There is a time and a season for everything … For those forlorn souls who have positioned in Universal Guardian, NASDAQ OTC: UGHO, which I strongly encouraged only one blog ago, I pray thee stay in for the long-term, for the worst is over. In my opinion, this wrecked ship of a stock has sunk as low as can it go. The CEO has sold approximately 166,000 shares over the last two months, but he is not the real culprit here, if there is a culprit. Michael Skellern founded the Company five years ago, invested hundreds of thousands of dollars of his own money, and in the early years went months at a time without a salary as he built UGHO one bullet at a time. I asked him why he sold. His answer was not of the complex sort: “I needed the money,” he said. He has on the other hand, chalked up ten consecutive quarters of revenue growth, reduced his SG&A, launched several new defense products and appears to be marching towards another record revenue quarter.

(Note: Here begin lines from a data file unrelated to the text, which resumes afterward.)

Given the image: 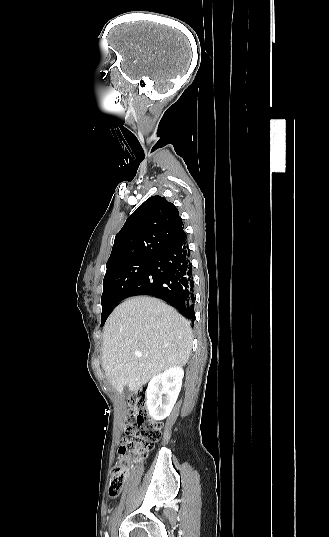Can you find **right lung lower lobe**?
<instances>
[{
  "label": "right lung lower lobe",
  "instance_id": "98d812e1",
  "mask_svg": "<svg viewBox=\"0 0 329 537\" xmlns=\"http://www.w3.org/2000/svg\"><path fill=\"white\" fill-rule=\"evenodd\" d=\"M136 295L163 299L184 317L194 318V282L186 234L151 261L124 298Z\"/></svg>",
  "mask_w": 329,
  "mask_h": 537
}]
</instances>
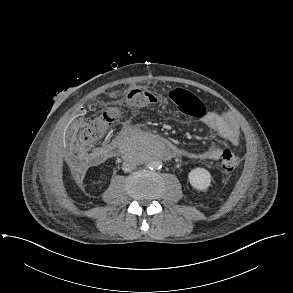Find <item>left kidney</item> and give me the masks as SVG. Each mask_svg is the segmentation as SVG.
I'll list each match as a JSON object with an SVG mask.
<instances>
[{
	"instance_id": "5707ae66",
	"label": "left kidney",
	"mask_w": 293,
	"mask_h": 293,
	"mask_svg": "<svg viewBox=\"0 0 293 293\" xmlns=\"http://www.w3.org/2000/svg\"><path fill=\"white\" fill-rule=\"evenodd\" d=\"M191 186L199 191H206L211 186V175L205 168H194L188 174Z\"/></svg>"
}]
</instances>
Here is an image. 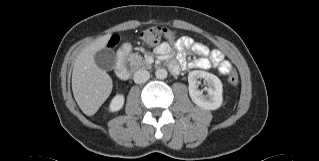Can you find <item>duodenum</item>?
<instances>
[{
    "mask_svg": "<svg viewBox=\"0 0 319 161\" xmlns=\"http://www.w3.org/2000/svg\"><path fill=\"white\" fill-rule=\"evenodd\" d=\"M130 51V47L127 45L121 46L116 53V74L119 79L127 80L130 77V70L127 65V55Z\"/></svg>",
    "mask_w": 319,
    "mask_h": 161,
    "instance_id": "410a0bca",
    "label": "duodenum"
}]
</instances>
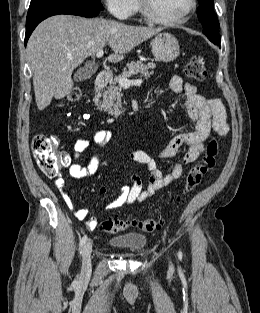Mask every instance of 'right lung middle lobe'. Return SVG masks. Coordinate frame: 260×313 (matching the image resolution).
Returning <instances> with one entry per match:
<instances>
[{
	"label": "right lung middle lobe",
	"mask_w": 260,
	"mask_h": 313,
	"mask_svg": "<svg viewBox=\"0 0 260 313\" xmlns=\"http://www.w3.org/2000/svg\"><path fill=\"white\" fill-rule=\"evenodd\" d=\"M43 2L70 3V4L83 5V6H88L91 8L103 10V6L100 0H31L30 4H37V3H43Z\"/></svg>",
	"instance_id": "right-lung-middle-lobe-1"
}]
</instances>
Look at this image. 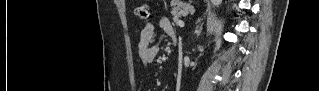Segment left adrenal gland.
Listing matches in <instances>:
<instances>
[{
	"instance_id": "1",
	"label": "left adrenal gland",
	"mask_w": 319,
	"mask_h": 91,
	"mask_svg": "<svg viewBox=\"0 0 319 91\" xmlns=\"http://www.w3.org/2000/svg\"><path fill=\"white\" fill-rule=\"evenodd\" d=\"M202 28H200L199 30H197V36H199V34L201 33Z\"/></svg>"
}]
</instances>
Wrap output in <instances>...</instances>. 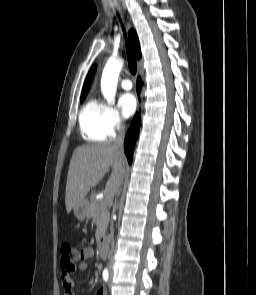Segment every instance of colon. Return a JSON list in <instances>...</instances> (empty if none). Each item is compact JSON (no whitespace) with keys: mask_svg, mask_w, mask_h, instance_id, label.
Returning <instances> with one entry per match:
<instances>
[{"mask_svg":"<svg viewBox=\"0 0 256 295\" xmlns=\"http://www.w3.org/2000/svg\"><path fill=\"white\" fill-rule=\"evenodd\" d=\"M61 259L60 264L64 269L74 270L79 262V254L74 247L68 243L61 246L60 249Z\"/></svg>","mask_w":256,"mask_h":295,"instance_id":"obj_1","label":"colon"}]
</instances>
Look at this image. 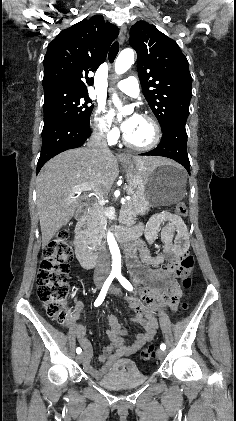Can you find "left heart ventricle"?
<instances>
[{"mask_svg":"<svg viewBox=\"0 0 236 421\" xmlns=\"http://www.w3.org/2000/svg\"><path fill=\"white\" fill-rule=\"evenodd\" d=\"M126 136L133 144L147 145L153 139V129L146 120L137 116L130 129L126 132Z\"/></svg>","mask_w":236,"mask_h":421,"instance_id":"1","label":"left heart ventricle"}]
</instances>
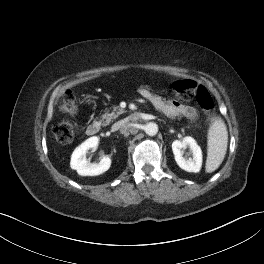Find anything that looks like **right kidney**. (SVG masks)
Instances as JSON below:
<instances>
[{"mask_svg":"<svg viewBox=\"0 0 264 264\" xmlns=\"http://www.w3.org/2000/svg\"><path fill=\"white\" fill-rule=\"evenodd\" d=\"M99 139L94 136L88 138L72 153L70 166L81 176H96L106 172L111 166V159L104 156L99 163H90L86 153L91 148H97Z\"/></svg>","mask_w":264,"mask_h":264,"instance_id":"right-kidney-1","label":"right kidney"}]
</instances>
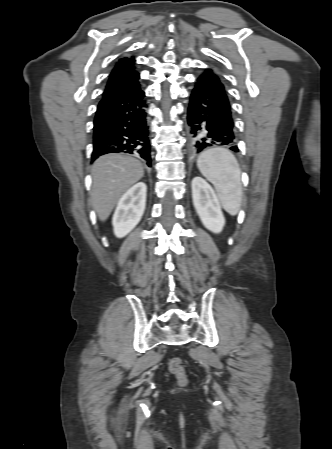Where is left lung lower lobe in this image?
I'll use <instances>...</instances> for the list:
<instances>
[{"label":"left lung lower lobe","instance_id":"0a47b994","mask_svg":"<svg viewBox=\"0 0 332 449\" xmlns=\"http://www.w3.org/2000/svg\"><path fill=\"white\" fill-rule=\"evenodd\" d=\"M191 153L211 146L238 152L232 109L219 76L206 69L195 81L187 113Z\"/></svg>","mask_w":332,"mask_h":449}]
</instances>
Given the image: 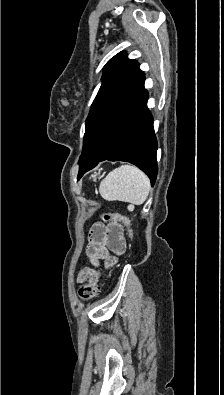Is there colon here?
Returning a JSON list of instances; mask_svg holds the SVG:
<instances>
[{
    "instance_id": "colon-1",
    "label": "colon",
    "mask_w": 224,
    "mask_h": 395,
    "mask_svg": "<svg viewBox=\"0 0 224 395\" xmlns=\"http://www.w3.org/2000/svg\"><path fill=\"white\" fill-rule=\"evenodd\" d=\"M102 219L109 223V227L114 233H117L118 228L121 225L126 226L127 236L129 238L131 237V231L128 228L129 222L125 217L115 213H103ZM100 277V271L96 269H90L88 271V280L83 283L78 290V294L81 299L87 301L94 298L98 294Z\"/></svg>"
}]
</instances>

Nonetheless, the CEO had the unfortunate need to sell during the same period another large shareholder had the need to sell. This seller, who several years ago raised $10 million for the Company, has sold millions of shares over the last six months and hundreds of thousands of shares over the last two months. The result has created the ugly UGHO descent. The word I have is that this funder, who held in excess of six million shares, is very close to his final exit. We have promised to send him a bottle of his favorite whiskey the minute he drops his final UGHO sell ticket. Though a good man, we have grown weary of his selling. This funder has been long in the stock for a number of years and his organization is well known for its integrity and long history of success in helping small-cap companies. But his need for money has left him no room for mercy.

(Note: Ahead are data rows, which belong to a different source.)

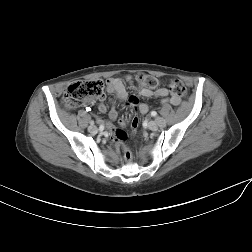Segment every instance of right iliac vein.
<instances>
[{"instance_id":"right-iliac-vein-1","label":"right iliac vein","mask_w":252,"mask_h":252,"mask_svg":"<svg viewBox=\"0 0 252 252\" xmlns=\"http://www.w3.org/2000/svg\"><path fill=\"white\" fill-rule=\"evenodd\" d=\"M88 131H89L90 133H92V134H95V133H97L98 128H97L95 125H90V126L88 127Z\"/></svg>"}]
</instances>
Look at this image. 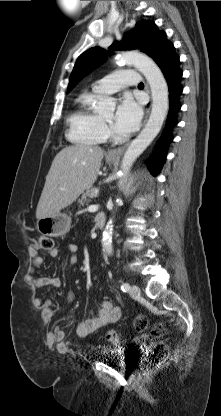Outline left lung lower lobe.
Returning <instances> with one entry per match:
<instances>
[{
  "label": "left lung lower lobe",
  "instance_id": "left-lung-lower-lobe-1",
  "mask_svg": "<svg viewBox=\"0 0 221 416\" xmlns=\"http://www.w3.org/2000/svg\"><path fill=\"white\" fill-rule=\"evenodd\" d=\"M150 57L161 68L164 77L166 78L170 101V109L165 129L159 139L154 154L147 161L150 171L154 176H156L166 159L167 147L173 140L172 129L178 123L177 113L181 108L179 96L181 95L183 88L180 85L182 72L178 68L179 57L175 54L173 44L166 40L165 33L160 37L158 43L152 50Z\"/></svg>",
  "mask_w": 221,
  "mask_h": 416
}]
</instances>
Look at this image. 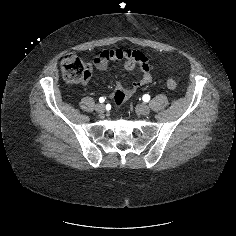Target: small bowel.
<instances>
[{"mask_svg": "<svg viewBox=\"0 0 236 236\" xmlns=\"http://www.w3.org/2000/svg\"><path fill=\"white\" fill-rule=\"evenodd\" d=\"M110 61H123V68L125 70H132L138 67L141 71L140 76L129 87H124L120 82L115 84L112 98L115 103L119 105L116 100V95L122 93L125 101L140 87L149 83L153 66L143 52L130 49H112L100 52L88 63V67L90 71L104 70Z\"/></svg>", "mask_w": 236, "mask_h": 236, "instance_id": "obj_1", "label": "small bowel"}]
</instances>
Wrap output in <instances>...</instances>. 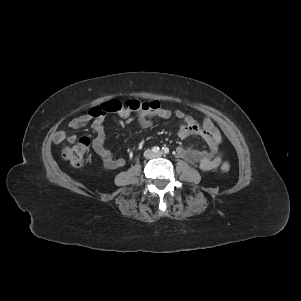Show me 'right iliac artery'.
<instances>
[{"label": "right iliac artery", "mask_w": 301, "mask_h": 301, "mask_svg": "<svg viewBox=\"0 0 301 301\" xmlns=\"http://www.w3.org/2000/svg\"><path fill=\"white\" fill-rule=\"evenodd\" d=\"M159 150H160V148L158 146H154L152 148V151L155 152V153L159 152Z\"/></svg>", "instance_id": "obj_1"}]
</instances>
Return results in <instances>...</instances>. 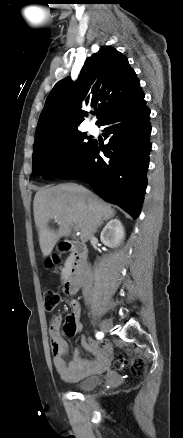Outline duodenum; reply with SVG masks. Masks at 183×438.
<instances>
[{
  "label": "duodenum",
  "mask_w": 183,
  "mask_h": 438,
  "mask_svg": "<svg viewBox=\"0 0 183 438\" xmlns=\"http://www.w3.org/2000/svg\"><path fill=\"white\" fill-rule=\"evenodd\" d=\"M62 252L72 254V262L64 281V290L68 295H75L80 289L87 260V248L81 242L65 240L59 246Z\"/></svg>",
  "instance_id": "duodenum-1"
}]
</instances>
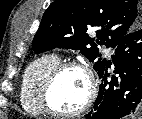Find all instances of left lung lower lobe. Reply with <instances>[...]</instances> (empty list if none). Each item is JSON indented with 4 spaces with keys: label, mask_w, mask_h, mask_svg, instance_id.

Now investors are left with the possibility of turning his need into their fortune. If a company is fundamentally healthy, the maxim, “Buy on weakness,” is sound advice. In this case, wisdom is yelling from the rooftop, “Buy Low and Sell High.”
As I said in my last blog, in the Age of Violence one needs his fair share of Brawn, Brains, and Bullets. As a global risk mitigation company and a homeland defense company, UGHO will live to fight another day. And that day has come. Now is the time for UGHO investors to return to their lost love and for new investors to consider a new love. Yes, I am paid to pontificate upon the virtues of this stock. And there is plenty of virtue here hidden beneath the bad timing and insider selling.